- Born: 1989 (age 36–37) Graubünden, Switzerland
- Education: Zurich University of the Arts
- Occupations: film director, producer, screenwriter
- Notable work: I Love You, I Leave You

= Moris Freiburghaus =

Canadian film director, producer, and screenwriter

Moris Freiburghaus is a Swiss filmmaker and director. His directorial debut, I Love You, I Leave You, received the Golden Eye for Best Documentary Film and the Audience Award at the 2025 Zurich Film Festival, marking the first time a Swiss production won the documentary competition at the festival.

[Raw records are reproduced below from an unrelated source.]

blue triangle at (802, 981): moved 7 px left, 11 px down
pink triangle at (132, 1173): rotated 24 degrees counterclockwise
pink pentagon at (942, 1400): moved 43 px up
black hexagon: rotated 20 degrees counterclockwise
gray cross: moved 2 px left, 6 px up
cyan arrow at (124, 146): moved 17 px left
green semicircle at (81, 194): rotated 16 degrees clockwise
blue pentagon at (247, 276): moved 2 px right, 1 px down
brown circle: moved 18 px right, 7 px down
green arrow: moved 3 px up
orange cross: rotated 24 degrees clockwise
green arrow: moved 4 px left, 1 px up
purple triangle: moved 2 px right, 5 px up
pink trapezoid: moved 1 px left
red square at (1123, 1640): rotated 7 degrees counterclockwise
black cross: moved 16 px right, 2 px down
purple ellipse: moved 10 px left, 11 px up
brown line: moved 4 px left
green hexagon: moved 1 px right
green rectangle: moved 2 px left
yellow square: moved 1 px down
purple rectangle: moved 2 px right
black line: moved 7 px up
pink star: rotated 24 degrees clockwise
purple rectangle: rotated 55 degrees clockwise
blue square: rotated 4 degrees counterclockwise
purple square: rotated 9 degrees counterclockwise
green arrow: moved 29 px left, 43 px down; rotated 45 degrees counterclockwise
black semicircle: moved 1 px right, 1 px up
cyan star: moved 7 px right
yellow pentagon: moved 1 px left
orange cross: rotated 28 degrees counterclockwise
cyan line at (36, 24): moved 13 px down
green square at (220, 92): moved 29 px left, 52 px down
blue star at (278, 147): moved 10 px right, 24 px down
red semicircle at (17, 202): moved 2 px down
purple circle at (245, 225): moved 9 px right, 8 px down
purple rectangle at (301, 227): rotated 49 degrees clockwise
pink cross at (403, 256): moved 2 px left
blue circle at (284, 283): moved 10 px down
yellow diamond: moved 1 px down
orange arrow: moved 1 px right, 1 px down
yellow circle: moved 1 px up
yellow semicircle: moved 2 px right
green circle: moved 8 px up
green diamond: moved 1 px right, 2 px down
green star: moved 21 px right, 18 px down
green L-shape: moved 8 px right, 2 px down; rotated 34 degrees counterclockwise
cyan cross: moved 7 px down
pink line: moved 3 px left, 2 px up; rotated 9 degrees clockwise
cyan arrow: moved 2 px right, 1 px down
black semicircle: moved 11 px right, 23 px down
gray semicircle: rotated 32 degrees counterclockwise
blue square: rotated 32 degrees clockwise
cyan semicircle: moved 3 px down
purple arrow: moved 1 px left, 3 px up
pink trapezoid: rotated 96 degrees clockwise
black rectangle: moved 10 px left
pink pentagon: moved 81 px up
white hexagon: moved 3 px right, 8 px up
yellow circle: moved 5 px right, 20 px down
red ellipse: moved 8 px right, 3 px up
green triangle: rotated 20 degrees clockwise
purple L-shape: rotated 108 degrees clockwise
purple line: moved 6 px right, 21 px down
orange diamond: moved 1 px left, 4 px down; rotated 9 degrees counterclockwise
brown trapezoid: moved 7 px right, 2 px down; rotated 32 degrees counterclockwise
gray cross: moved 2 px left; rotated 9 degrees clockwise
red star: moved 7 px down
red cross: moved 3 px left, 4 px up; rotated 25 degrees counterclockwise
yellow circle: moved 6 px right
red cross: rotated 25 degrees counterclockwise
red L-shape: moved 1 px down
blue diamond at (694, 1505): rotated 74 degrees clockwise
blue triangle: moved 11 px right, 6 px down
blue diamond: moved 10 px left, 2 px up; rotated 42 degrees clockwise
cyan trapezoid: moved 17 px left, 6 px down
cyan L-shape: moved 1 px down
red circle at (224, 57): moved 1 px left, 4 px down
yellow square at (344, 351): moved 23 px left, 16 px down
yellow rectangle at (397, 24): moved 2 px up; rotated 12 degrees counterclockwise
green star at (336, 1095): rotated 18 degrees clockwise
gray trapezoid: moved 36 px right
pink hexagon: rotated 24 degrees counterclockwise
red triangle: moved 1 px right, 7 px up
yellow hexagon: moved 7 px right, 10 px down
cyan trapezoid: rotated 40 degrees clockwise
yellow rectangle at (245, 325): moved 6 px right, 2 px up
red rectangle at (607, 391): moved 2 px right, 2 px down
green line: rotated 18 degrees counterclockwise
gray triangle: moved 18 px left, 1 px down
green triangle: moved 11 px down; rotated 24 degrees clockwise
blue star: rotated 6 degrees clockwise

== Early life and education ==
Freiburghaus (born 1989) is from Graubünden, Switzerland. He grew up in the city of Chur, where he developed an early interest in visual arts and filmmaking. During his youth, he created skateboarding videos, which marked some of his earliest filmmaking experiences.

Freiburghaus studied film at the Zurich University of the Arts (ZHdK), where he completed a bachelor's degree in film in 2016.

== Career ==
Freiburghaus made his feature directorial debut with the documentary I Love You, I Leave You. The film follows musician Dino Brandão during a manic episode and documents the impact of mental illness on personal relationships and family life.

Freiburghaus and Brandão had previously collaborated on a short film about similar themes, which preceded the production of I Love You, I Leave You. He described filming the documentary as emotionally challenging, stating that "filming your best friend slipping into a difficult time can already be perceived as borderline."

The film premiered at the Zurich Film Festival in 2025, where it won the Golden Eye for Best Documentary Film and the Audience Award. With this win, it became the first Swiss production to receive the festival’s documentary competition prize. The film also received a special mention from the festival’s Critics’ Jury.